A teoria sociolinguística começou a se infiltrar no sistema educacional brasileiro a partir da década de 1980. A influência coincide com a expansão do ensino básico, uma das causas da queda da qualidade do sistema público, segundo vários especialistas. Em 1988, a nova Constituição da República tornou lei a universalização do ensino básico: a partir de então, toda criança deveria frequentar a escola. As instituições, habituadas a letrar uma parcela da população oriunda de famílias instruídas, viram chegar aos bancos escolares filhos de famílias pobres e de baixo nível de escolarização formal. Naturalmente, desconheciam as regras básicas da gramática.

Ataliba de Castilho, linguista da Universidade de São Paulo (USP) e um dos defensores das teorias da sociolinguística, resume o que acontecer a seguir: “Foi levada para a sala de aula a ideia de que o professor se aproxima do aluno e estimula seu aprendizado na medida em que é capaz de entender e aceitar as variações linguísticas presentes em cada discurso.” Por isso, insistir que frases como “nós pega peixe” estão erradas seria contraproducente, servindo apenas para afastar ainda mais o professor do aluno. “É preciso esclarecer, porém, que a sociolinguística não defende que a norma culta seja renegada pelas escolas.
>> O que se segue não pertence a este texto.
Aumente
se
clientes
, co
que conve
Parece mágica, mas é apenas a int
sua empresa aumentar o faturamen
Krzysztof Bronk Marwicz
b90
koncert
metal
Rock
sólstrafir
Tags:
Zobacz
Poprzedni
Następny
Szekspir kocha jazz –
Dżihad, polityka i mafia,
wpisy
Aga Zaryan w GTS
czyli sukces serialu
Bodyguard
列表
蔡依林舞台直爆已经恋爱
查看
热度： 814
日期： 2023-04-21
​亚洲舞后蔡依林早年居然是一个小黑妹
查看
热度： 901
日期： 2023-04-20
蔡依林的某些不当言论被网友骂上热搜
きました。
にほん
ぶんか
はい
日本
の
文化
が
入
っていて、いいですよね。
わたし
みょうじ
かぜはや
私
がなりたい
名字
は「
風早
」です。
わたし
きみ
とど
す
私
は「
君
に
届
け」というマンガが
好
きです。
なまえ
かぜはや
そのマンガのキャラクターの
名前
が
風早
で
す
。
É dever da escola ensinar a variante culta escrita”, diz Castilho, autor da Gramática do Português Falado, obra que normatiza a variante oral culta da língua portuguesa. A obra, a maior gramática da variante oral de uma língua já feita, levou duas décadas para ser concluída e contou com a colaboração de cerca de meia centena de estudiosos, todos coordenados pelo linguista da USP.
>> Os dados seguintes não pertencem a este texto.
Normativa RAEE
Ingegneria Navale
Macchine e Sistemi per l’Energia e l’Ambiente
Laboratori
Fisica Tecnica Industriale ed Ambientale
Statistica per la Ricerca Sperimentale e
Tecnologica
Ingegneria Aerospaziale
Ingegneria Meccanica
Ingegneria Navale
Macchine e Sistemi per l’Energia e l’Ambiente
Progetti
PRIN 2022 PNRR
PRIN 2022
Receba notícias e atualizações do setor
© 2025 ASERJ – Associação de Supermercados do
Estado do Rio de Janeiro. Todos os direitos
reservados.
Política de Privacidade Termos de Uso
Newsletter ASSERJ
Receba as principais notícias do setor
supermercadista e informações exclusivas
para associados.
Finalmente, em 1998, as ideias apresentadas por Labov e desenvolvidas por pesquisadores brasileiros foram incorporadas pelo estado, ao serem incluídas nos Parâmetros Curriculares Nacionais (PCN), do MEC, um conjunto de diretrizes que pretende orientar professores e autores de material didático – daí, nasceu, por exemplo, um instrumento de desensino como Por Uma Vida Melhor. Era apenas a versão nacional de uma prática que já se fazia em nível estadual desde a década anterior. Em São Paulo, na década de 1980, o governador Franco Motoro já havia convidado docentes da Unicamp a orientar professores paulistas. O objetivo: fazer com que os docentes aceitassem as variações presentes na fala de seus alunos. Atualmente, inúmeros estudos com esse viés orientam centros de pesquisa pelo país, entre elas a Universidade Federal da Bahia (UFBA), responsável pela elaboração de um Atlas Linguístico do Brasil, e a Universidade Federal do Rio de Janeiro (UFRJ), que capitaneia o Censo Linguístico, que procura refazer os passos do Nurc, registrando tanto a norma culta quanto a popular.

Que o assunto seja tema de pesquisa acadêmica e subsídio para a formação de professores não se discute. Choca, contudo, que chegue aos ouvidos de estudantes que vão à escola justamente para aprender aquilo que a rua não lhes oferece: a norma culta, com toda a riqueza que ela oferece. “Esse não é um tema que deve ser levado para a sala de aula, seja para crianças, seja para adultos em fase de alfabetização”, diz Miriam Paura, educadora da Universidade Estadual do Rio de Janeiro (UERJ). “A escola tem por objetivo fazer a instrução correta. É dever do professor explicar aos alunos as diferenças entre o falar e o escrever, entre a norma culta e as variações populares. Mas explicar não é dizer que tal forma deva ser reproduzida.”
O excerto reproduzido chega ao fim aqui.